(Collection entries)
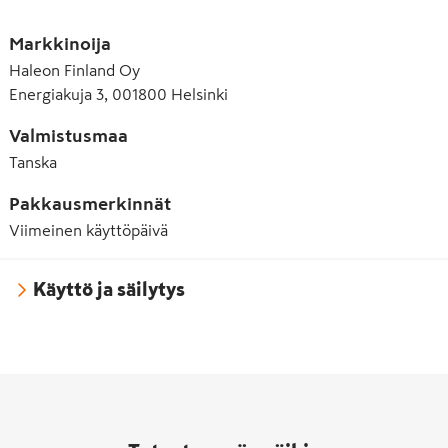
E420 Sorbitoli
Markkinoija
E421 Mannitoli
Haleon Finland Oy
Energiakuja 3, 001800 Helsinki
E422 Glyseroli
E500 Natriumkarbonaatti
Valmistusmaa
Tanska
E553b Talkki
Pakkausmerkinnät
E903 Karnaubavaha
Viimeinen käyttöpäivä
E950 Asesulfaami K
E954 Sakariini ja sen Na-, K- ja Ca-suolat
Käyttö ja säilytys
E967 Ksylitoli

### Directions for this task
The answer must be an exact reproduction of the records, with every picture left out.

### Response box
E420 Sorbitoli
Markkinoija
E421 Mannitoli
Haleon Finland Oy
Energiakuja 3, 001800 Helsinki
E422 Glyseroli
E500 Natriumkarbonaatti
Valmistusmaa
Tanska
E553b Talkki
Pakkausmerkinnät
E903 Karnaubavaha
Viimeinen käyttöpäivä
E950 Asesulfaami K
E954 Sakariini ja sen Na-, K- ja Ca-suolat
Käyttö ja säilytys
E967 Ksylitoli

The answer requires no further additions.